_DATA FOR PROCESSING_
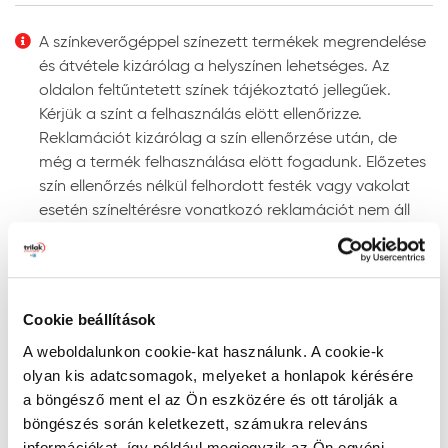
Felhordás módja:
ecsettel, hengerrel vagy
megfelelő szóró berendezéssel. Szóráshoz a szórási
A színkeverőgéppel színezett termékek megrendelése
paramétereket az adott géptípushoz kell beállítani.
és átvétele kizárólag a helyszínen lehetséges. Az
Színezhetőség:
színkeverőgépen több ezer UV-álló
oldalon feltűntetett színek tájékoztató jellegűek.
színben színezhető.
Kérjük a színt a felhasználás elött ellenőrizze.
Megjegyzés: a javasolt rétegfelépítések minden esetben
Reklamációt kizárólag a szín ellenőrzése után, de
a legjobb tudásunk szerinti ajánlások, és nem mentesítik
még a termék felhasználása elött fogadunk. Előzetes
a felhasználót az adott festendő felület vizsgálatától.
szín ellenőrzés nélkül felhordott festék vagy vakolat
esetén színeltérésre vonatkozó reklamációt nem áll
Tanácsok, ajánlások, speciális tudnivalók, egyebek
módunkban elfogadni!
Gépi színkeverés: a színkeverőgép a kiválasztott
Szín keresése kód szerint
szín fényállóságáról egyértelmű információt ad. Ne
RAL, NCS, és PPG Voice of Color színskálákban történő
alkalmazzon „nem fényálló” jelzéssel ellátott színt
Cookie beállítások
kereséshez írja be a szín kódját a lenti mezőbe az
homlokzati felületre, mert ezek a színek gyorsan
A weboldalunkon cookie-kat használunk. A cookie-k
alábbiak szerint:
kifakulhatnak.
olyan kis adatcsomagok, melyeket a honlapok kérésére
- RAL kód: a RAL szó után szóközzel írjon be 4
A gépi színkeverés pontosságának megítélésére
a böngésző ment el az Ön eszközére és ott tárolják a
számkaraktert (pl. RAL 7001)
megfelelő színmérő berendezés alkalmas, mivel a
böngészés során keletkezett, számukra releváns
- NCS kód: az S betű után szóközzel írjon be 4
szemünkkel látott színt sok tényező (a referencia
információkat, így például megjegyzik az Ön egyéni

_PROBLEM TO WORK ON_
Could you reproduce every record above exactly, leaving out any pictures?

_SOLUTION TO THIS TASK_
Felhordás módja:
ecsettel, hengerrel vagy
megfelelő szóró berendezéssel. Szóráshoz a szórási
A színkeverőgéppel színezett termékek megrendelése
paramétereket az adott géptípushoz kell beállítani.
és átvétele kizárólag a helyszínen lehetséges. Az
Színezhetőség:
színkeverőgépen több ezer UV-álló
oldalon feltűntetett színek tájékoztató jellegűek.
színben színezhető.
Kérjük a színt a felhasználás elött ellenőrizze.
Megjegyzés: a javasolt rétegfelépítések minden esetben
Reklamációt kizárólag a szín ellenőrzése után, de
a legjobb tudásunk szerinti ajánlások, és nem mentesítik
még a termék felhasználása elött fogadunk. Előzetes
a felhasználót az adott festendő felület vizsgálatától.
szín ellenőrzés nélkül felhordott festék vagy vakolat
esetén színeltérésre vonatkozó reklamációt nem áll
Tanácsok, ajánlások, speciális tudnivalók, egyebek
módunkban elfogadni!
Gépi színkeverés: a színkeverőgép a kiválasztott
Szín keresése kód szerint
szín fényállóságáról egyértelmű információt ad. Ne
RAL, NCS, és PPG Voice of Color színskálákban történő
alkalmazzon „nem fényálló” jelzéssel ellátott színt
Cookie beállítások
kereséshez írja be a szín kódját a lenti mezőbe az
homlokzati felületre, mert ezek a színek gyorsan
A weboldalunkon cookie-kat használunk. A cookie-k
alábbiak szerint:
kifakulhatnak.
olyan kis adatcsomagok, melyeket a honlapok kérésére
- RAL kód: a RAL szó után szóközzel írjon be 4
A gépi színkeverés pontosságának megítélésére
a böngésző ment el az Ön eszközére és ott tárolják a
számkaraktert (pl. RAL 7001)
megfelelő színmérő berendezés alkalmas, mivel a
böngészés során keletkezett, számukra releváns
- NCS kód: az S betű után szóközzel írjon be 4
szemünkkel látott színt sok tényező (a referencia
információkat, így például megjegyzik az Ön egyéni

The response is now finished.